Now recall from physics that the velocity vector $\mathrm Z(x)$ of this particle has a direction and length given by the instantaneous speed, and the instantaneous direction of motion (tangent to the trajectory) of the moving particle. Recall also that

\begin{align*} \dfrac{\mathrm d}{\mathrm dx}\mathrm V(x) &=\dfrac{\mathrm d}{\mathrm dx}e^{it}\\ &=ie^{it}\\ &=i\mathrm V(x)=\mathrm Z(x).\tag2 \end{align*}

This means that the velocity vector is just the position vector rotated through a right angle (remember that multiplication by $i$ in the complex plane is a rotation by $\tfrac{\pi}{2}$). Since the initial position is $e^{i0}=e^0=1$, and thus its initial velocity is $i$. So it is moving vertically upward A moment later the particle will have moved very slightly in this direction, and its new velocity will be at right angles to its new position vector. Continuing to construct this motion you'll rapidly see that this is a cicle. And since $|\mathrm V(t)|=1$, it follows by $(2)$ that $|\mathrm Z(t)|=1$. Therefore after some time $t=\theta$ the particle will have traveled a distance $\theta$ around the unit circle, hence

$$e^{i\theta}=\cos\theta+i\,\sin\theta.\tag3$$

$\qquad\qquad\qquad$

Source: Tristan Needham, Visual Complex Analysis, pp.10-2.

You may ask yourself why this holds precisely for $e$, why not for $2$ or some other constant? The answer boils down to the fundamental property of the exponential function which is that it satisfies

$$\dfrac{\mathrm d}{\mathrm dx}f(kx)=kf(kx),$$

hence it satisfies $(2)$ and the argument follows.

I think your lack of intuition could be caused by the following error:

$$e^{ix} \neq e^i\cdot e^x$$

Of course, if this were the case, $e^{ix}$ would also explode.
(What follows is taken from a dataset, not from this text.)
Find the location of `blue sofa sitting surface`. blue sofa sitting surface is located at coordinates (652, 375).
What stops it from blowing up?

$e^{x}$ for real or complex $x$ is defined by

$$e^x = \sum_{n = 0}^{\infty} {x^n \over n!} = 1 + x + {x^2 \over 2!} + {x^3 \over 3!} + {x^4 \over 4!} + \cdots$$

This explains what happens on the transition from real to imaginary $x$. For real, positive $x$ this is a series of positive terms that get larger with $x$ and blow as up $x\rightarrow\infty$. If $x$ is imaginary, e.g. $x=iy$ with $y\in\mathbb R$, then the very definition of $i$ ($i^2=-1$ , which is impossible for real numbers) will make half of the terms negative. If you actually write this out you end up with

$$e^{iy} = \cos y + i\sin y$$

This is proof that the negative terms stop the function from blowing up.

Periodicity

Sine and cosine are defined as the first and second components of a point on the unit circle. Thus the function is periodic and if you interpret a complex number as a point on the 2D plane you get exactly that unit circle.
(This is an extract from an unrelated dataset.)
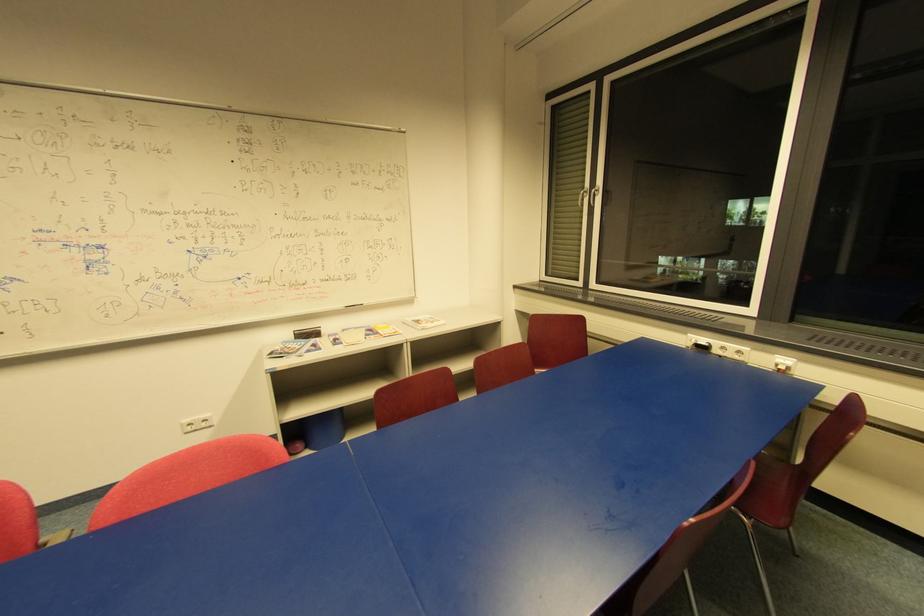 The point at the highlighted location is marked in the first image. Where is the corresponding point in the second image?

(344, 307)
The exponential enjoys the "sum-to-product" property,

$$e^{z+w}=e^ze^w,$$ from which you draw by induction

$$e^{nw}=(e^w)^n.$$

This explains why the function "blows" for the reals (for $$w>0$$, $$e^w>1$$, and you get a growing geometric sequence).

But it turns out that in the complex, there are numbers such that

$$e^w=1$$ (namely $$w=2ik\pi$$). With such $$w$$, you have

$$e^{nw}=(e^w)^n=1$$ for integer $$n$$ and this explains the periodic behavior.

In the complex plane, multiplication by $$e^{x+iy}$$ is the combination of a scaling by the factor $$e^x$$, and a rotation by the angle $$y$$.